Sunday, June 21, 2009

Memphis Flyer Reviews Vedder at the Orpheum

Last night's show was reviewed in the Memphis Flyer.




I first saw Eddie Vedder live in 1994, when he and the band he fronts, Pearl Jam, played the Mid-South Coliseum. The grunge band's second album, Vs., had recently been released, and the concert was everything my 18-year-old heart could've hoped for. Pearl Jam played every song from their debut album, Ten, and all save one ("Rats") from Vs.

And yet what I remember most of that show isn't the music but the Vedder's politics. At one point at the '94 show, he asked the audience, "Is it okay to be gay in Memphis?" The crowd mostly booed back, "no." To my present shame, I was one of them. (At least I would eventually outgrow my childlike homophobia.) Vedder had a comeback to the Memphis masses: "Then you're all a bunch of fucking assholes."

The musician has been famous for his politics and socially liberal lyrics in his career, culminating, in my mind, with songs from Pearl Jam's Riot Act, released in 2002, an anti-Bush statement — pre-Iraq War, no less — at a time when it was very unpopular to be so in mainstream music. Vedder was ahead of the curve.


Last night, Vedder was back in Memphis to play a sold-out solo show at The Orpheum. His social causes were on display a little, but it wasn't in the political realm, per se, this time. Instead, it was a controversy close to home: the West Memphis 3.
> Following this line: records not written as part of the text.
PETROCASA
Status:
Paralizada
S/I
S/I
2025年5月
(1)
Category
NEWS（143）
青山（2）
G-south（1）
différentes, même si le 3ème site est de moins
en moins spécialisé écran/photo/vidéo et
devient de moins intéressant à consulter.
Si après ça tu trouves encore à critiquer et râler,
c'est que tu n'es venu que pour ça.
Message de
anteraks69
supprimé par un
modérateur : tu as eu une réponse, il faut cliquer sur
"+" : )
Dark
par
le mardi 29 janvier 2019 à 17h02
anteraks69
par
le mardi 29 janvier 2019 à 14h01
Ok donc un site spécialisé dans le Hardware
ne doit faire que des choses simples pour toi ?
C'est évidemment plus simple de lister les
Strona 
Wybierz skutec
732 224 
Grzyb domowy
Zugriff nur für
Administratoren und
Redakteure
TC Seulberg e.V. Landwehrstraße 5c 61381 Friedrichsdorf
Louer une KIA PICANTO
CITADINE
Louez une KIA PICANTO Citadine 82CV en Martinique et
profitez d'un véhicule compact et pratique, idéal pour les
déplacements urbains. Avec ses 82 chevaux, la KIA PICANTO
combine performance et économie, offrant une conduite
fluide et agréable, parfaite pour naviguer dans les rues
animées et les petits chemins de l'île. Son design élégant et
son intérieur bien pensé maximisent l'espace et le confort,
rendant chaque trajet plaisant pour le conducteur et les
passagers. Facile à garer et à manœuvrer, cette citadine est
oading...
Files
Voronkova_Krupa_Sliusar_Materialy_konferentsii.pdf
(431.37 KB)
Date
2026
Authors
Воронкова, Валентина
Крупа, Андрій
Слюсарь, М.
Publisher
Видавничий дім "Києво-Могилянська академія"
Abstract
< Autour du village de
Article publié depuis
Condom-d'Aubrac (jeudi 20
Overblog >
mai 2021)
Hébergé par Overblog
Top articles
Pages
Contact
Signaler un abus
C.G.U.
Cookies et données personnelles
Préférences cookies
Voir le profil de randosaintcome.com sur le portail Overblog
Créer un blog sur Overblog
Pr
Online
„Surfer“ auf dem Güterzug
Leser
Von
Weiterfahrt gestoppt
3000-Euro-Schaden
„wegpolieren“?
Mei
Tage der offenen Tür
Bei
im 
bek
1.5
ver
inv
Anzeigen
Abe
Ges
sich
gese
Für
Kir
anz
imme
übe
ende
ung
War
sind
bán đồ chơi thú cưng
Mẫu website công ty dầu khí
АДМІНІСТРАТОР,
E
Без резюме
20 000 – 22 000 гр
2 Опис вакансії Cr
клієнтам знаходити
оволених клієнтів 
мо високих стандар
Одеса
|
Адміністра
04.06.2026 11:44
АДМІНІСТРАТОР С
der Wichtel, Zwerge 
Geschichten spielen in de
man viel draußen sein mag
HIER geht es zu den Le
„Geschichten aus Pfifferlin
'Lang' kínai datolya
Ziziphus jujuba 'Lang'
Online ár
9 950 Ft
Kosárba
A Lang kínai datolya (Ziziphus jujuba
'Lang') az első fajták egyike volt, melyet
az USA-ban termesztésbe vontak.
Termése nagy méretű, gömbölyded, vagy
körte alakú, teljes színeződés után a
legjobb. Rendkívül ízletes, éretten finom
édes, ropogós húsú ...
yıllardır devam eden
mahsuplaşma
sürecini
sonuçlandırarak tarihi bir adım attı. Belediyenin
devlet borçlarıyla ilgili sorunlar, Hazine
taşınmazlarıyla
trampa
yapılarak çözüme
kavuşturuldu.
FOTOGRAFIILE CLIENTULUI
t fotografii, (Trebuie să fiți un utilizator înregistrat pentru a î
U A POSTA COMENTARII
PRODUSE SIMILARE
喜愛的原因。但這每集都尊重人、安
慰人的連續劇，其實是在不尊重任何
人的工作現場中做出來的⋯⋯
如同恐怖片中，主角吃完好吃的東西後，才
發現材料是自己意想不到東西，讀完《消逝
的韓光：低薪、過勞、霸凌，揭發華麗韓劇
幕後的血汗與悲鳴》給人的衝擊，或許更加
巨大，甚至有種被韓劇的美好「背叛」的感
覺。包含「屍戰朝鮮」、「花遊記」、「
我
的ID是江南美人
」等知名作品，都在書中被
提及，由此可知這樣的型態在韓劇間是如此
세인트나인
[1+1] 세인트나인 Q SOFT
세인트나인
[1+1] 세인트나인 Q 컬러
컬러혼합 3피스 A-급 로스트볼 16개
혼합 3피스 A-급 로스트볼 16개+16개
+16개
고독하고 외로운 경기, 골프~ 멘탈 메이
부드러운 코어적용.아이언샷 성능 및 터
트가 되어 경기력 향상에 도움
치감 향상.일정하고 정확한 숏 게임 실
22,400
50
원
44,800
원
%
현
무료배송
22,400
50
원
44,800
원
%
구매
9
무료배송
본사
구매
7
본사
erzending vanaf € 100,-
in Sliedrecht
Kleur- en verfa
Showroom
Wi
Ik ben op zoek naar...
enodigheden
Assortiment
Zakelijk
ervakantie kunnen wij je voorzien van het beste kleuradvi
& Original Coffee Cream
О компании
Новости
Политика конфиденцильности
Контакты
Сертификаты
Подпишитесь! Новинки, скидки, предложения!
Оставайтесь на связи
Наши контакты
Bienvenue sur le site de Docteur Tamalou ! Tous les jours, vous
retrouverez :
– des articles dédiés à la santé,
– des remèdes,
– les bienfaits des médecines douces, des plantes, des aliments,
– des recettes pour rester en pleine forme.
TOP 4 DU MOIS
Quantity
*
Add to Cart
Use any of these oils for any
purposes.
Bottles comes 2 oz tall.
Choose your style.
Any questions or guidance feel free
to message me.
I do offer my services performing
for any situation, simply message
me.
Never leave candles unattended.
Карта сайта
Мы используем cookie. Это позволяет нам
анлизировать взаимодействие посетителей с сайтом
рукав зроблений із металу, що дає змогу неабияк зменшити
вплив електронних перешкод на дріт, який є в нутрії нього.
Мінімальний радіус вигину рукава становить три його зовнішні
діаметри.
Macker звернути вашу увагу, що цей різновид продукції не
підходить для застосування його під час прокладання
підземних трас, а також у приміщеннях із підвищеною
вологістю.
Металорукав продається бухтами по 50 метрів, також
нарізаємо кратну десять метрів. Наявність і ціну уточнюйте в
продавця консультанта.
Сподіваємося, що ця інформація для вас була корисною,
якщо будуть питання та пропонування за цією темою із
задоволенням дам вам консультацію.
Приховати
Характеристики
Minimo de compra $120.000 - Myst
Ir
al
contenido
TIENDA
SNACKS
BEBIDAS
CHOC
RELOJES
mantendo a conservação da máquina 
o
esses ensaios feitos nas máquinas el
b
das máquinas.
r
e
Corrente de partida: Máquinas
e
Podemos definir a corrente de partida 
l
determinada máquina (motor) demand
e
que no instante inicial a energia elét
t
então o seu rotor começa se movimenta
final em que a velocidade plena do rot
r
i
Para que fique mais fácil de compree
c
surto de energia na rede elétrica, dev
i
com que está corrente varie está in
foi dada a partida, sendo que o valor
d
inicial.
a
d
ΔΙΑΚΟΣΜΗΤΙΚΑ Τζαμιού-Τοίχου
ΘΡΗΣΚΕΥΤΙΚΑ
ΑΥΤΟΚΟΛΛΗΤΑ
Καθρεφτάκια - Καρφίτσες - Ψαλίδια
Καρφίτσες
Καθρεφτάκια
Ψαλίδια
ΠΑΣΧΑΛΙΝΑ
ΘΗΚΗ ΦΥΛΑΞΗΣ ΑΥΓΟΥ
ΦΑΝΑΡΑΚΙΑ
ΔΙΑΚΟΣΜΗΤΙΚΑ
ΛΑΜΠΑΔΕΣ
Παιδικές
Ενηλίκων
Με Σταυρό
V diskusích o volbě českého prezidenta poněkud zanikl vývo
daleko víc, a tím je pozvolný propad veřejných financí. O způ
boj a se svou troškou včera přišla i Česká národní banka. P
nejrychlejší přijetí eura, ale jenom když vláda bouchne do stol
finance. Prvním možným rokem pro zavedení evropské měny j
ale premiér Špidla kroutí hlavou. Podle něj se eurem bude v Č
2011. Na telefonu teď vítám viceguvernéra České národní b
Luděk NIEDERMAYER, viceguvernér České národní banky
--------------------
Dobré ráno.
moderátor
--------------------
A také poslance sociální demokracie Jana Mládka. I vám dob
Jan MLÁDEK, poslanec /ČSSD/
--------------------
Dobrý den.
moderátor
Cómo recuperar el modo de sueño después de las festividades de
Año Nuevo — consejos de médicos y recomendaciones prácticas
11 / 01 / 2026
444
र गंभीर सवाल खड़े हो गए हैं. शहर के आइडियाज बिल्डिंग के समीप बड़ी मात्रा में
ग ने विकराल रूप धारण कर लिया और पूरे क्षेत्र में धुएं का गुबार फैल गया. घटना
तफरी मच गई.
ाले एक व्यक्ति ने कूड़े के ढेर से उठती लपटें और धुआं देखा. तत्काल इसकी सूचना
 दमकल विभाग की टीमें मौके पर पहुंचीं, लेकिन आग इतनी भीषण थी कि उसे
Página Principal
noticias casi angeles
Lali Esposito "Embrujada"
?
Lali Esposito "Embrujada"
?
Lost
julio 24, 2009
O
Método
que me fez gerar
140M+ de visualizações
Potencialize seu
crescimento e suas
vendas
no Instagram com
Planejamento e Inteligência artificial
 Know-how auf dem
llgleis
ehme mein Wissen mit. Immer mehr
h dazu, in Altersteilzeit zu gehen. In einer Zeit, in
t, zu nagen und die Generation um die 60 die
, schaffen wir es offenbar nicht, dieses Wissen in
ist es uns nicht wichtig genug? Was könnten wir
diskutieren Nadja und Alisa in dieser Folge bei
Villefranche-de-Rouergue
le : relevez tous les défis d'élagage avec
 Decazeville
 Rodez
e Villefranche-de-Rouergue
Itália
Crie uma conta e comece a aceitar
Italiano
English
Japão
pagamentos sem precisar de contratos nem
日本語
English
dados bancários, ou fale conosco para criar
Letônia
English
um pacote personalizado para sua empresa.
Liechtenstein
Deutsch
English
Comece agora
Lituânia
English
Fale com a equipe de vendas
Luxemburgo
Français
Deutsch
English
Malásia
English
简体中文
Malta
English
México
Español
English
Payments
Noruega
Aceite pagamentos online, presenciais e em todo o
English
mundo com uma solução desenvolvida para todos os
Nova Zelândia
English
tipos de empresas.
Late in the show, Vedder said that the WM3 was once of the reasons he played Memphis on his short, eight-city tour. Unlike his confrontational approach to a controversial subject 15 years ago, Vedder was imploring and appealed to the reason of those in the crowd who might disagree with him. "All due respect to each of you as individuals," he started before presenting a case for getting better informed for that those who don't know or don't believe in the WM3's innocence. "You owe it to your country. It could happen to any of us. Three men are in prison, and they shouldn't be." He topped it off, not with a curse at his opponents but a kind of graceful plea: "Scout's honor."

Then Vedder launched into "Elderly Woman Behind the Counter in a Small Town," a Pearl Jam hit from Vs., which seems a little perpendicular to the WM3 cause until you get to the line, "Small town predicts my fate. Perhaps that's what no one wants to see."

Vedder said he would be seeing imprisoned WM3 Damien Echols in a few days and expressed hope that it would be the last time he'd ever see him behind bars. Echolls co-wrote Pearl Jam's "Army Reserve" with Vedder on the band's last, self-titled album.

The show last night was designed to be intimate, relaxing, and measured, I suspect. When he first took the stage to a standing applause, Vedder asked everyone to "make yourselves at home, please." Vedder sat on a stool, and the crowd back into their seats.

But the audience wasn't having complacency. Cheers and hollers from individuals typically took on the form of "I love you, man!" It seemed like the gallery moments after Tiger Woods hits a drive. Vedder tried to defuse the distraction, saying he couldn't really understand what they were saying, that it just came back to him as them yelling, "I touch myself in the morning." His attempt at levity failed to short the boisterous love, and eventually he just kind of went with it. It morphed into an intimate, funny, no-pressure, energizing performance. (When Vedder had technical problems on a harmonica or guitar, the crowd just thought it was funny.)

Vedder commented on The Orpheum, saying, "[Growing up,] never in my wildest imagination did I think I'd be playing a place as nice as this." It kind of rose above typical concert/locale/audience ingratiation, because streams of people, clearly Orpheum rookies, walked down into the basin of the room to take a look at the gorgeous ceiling and gold-leaf appointment. It made me proud of Memphis, a little. Just sitting to my immediate front and back were a pair who had driven in from Chicago and a group who had flown in from Boston. That's pretty cool, and it speaks to the following Vedder/Pearl Jam has. What's the opposite of diaspora? That's what Pearl Jam concerts typically are.

Vedder mixed songs from the Pearl Jam catalog, from his solo recordings (such as his soundtrack work on the film Into the Wild), and covers. He did so with a battery of stringed instruments, including several guitars, a mandolin, and a ukulele.

The three highlights were a cover of "Can't Help Falling in Love," which he'd only ever played once before, at the request of Johnny Ramone. And Vedder closed out his first set with "Porch," from Pearl Jam's Ten. It was one, big, chill-inducing song. And his live version of the gorgeous vocal "Arc," from Riot Act, was staggering. Through playbacks of his voice, recorded live, and then with new parts sung over it, "Arc" had the effect of setting a great machine in motion. It was impressive stuff.